» **Requirement**
Nothing but the images is to be left out of your exact copy of the entries.

» **Source material**
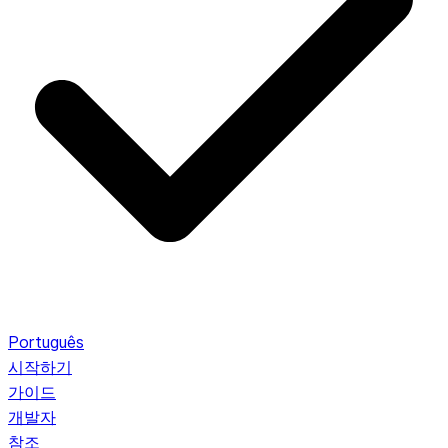
Português
시작하기
가이드
개발자
참조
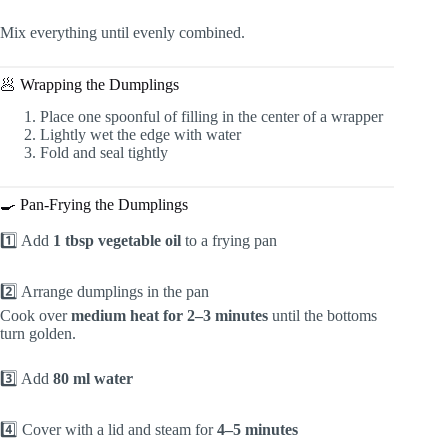
Mix everything until evenly combined.
🥟 Wrapping the Dumplings
Place one spoonful of filling in the center of a wrapper
Lightly wet the edge with water
Fold and seal tightly
🍳 Pan-Frying the Dumplings
1️⃣ Add
1 tbsp vegetable oil
to a frying pan
2️⃣ Arrange dumplings in the pan
Cook over
medium heat for 2–3 minutes
until the bottoms
turn golden.
3️⃣ Add
80 ml water
4️⃣ Cover with a lid and steam for
4–5 minutes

» **Exercise output**
Português
시작하기
가이드
개발자
참조
Mix everything until evenly combined.
🥟 Wrapping the Dumplings
Place one spoonful of filling in the center of a wrapper
Lightly wet the edge with water
Fold and seal tightly
🍳 Pan-Frying the Dumplings
1️⃣ Add
1 tbsp vegetable oil
to a frying pan
2️⃣ Arrange dumplings in the pan
Cook over
medium heat for 2–3 minutes
until the bottoms
turn golden.
3️⃣ Add
80 ml water
4️⃣ Cover with a lid and steam for
4–5 minutes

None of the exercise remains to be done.